I restored some Sonor teardrops for a friend. The first thing he wanted was Pearl bass drum spurs. When I restored it, it got all original hardware and a bass drum hoop claw. He said it won't work, he needs the Pearl legs because the bass drum moves. I showed him how to set it up using the claw and factory spurs and guess what...it don't move. My argument is, was, and always will be if John Bonham didn't complain about his bass drum walking around using vintage hardware....nobody else should. If he could figure it out, so can you (minus the old nailing the hoop to the stage trick...LOL!!!). I think sometimes people missed out on learning how to use vintage gear, or simply look to continue emulating who they did when they were young.

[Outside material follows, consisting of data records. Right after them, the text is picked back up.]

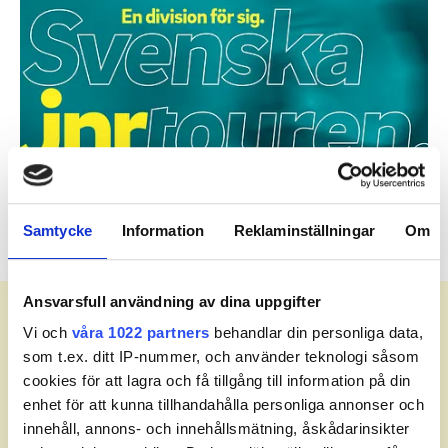
Samtycke
Information
Reklaminställningar
Om
Meny
Ansvarsfull användning av dina uppgifter
Vi och
våra 1022 partners
behandlar din personliga data,
som t.ex. ditt IP-nummer, och använder teknologi såsom
Leaderboard.
cookies för att lagra och få tillgång till information på din
enhet för att kunna tillhandahålla personliga annonser och
innehåll, annons- och innehållsmätning, åskådarinsikter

On the other side of that coin, I believe it should be stated nobody is talking about drilling in a one of one left drum. These are typically common run of the mill production shells that can still be found everywhere today. If a piece is legitimately rare (not uncommon, not valuable, not I wish it was rare....I mean honestly rare)....then yeah don't drill it. Find someone to trade or sell your rare piece and buy something that fits your needs. If anyone really wants to get upset about modifying or even trashing gear that is now appreciated, look at Tweed era Fender amps. Through the 70s and into the 80s people painted them black to look like modern amps, ripped out the old Jensen speakers, cut the cabinets up, tore the tweed off, and ultimately just trashed them. Into the 90s you couldn't give a Tweed away. I have seen pictures of music stores with 40-50 Tweed Fenders piled up outside because people didn't care about them (same with Tweed era Gibsons too....BTW). Now...a Tweed Bassman is considered the holy grail of amplifiers and fetches north of $6,000. Its a small example of how one generations trash or tools of the trade becomes another generations treasure.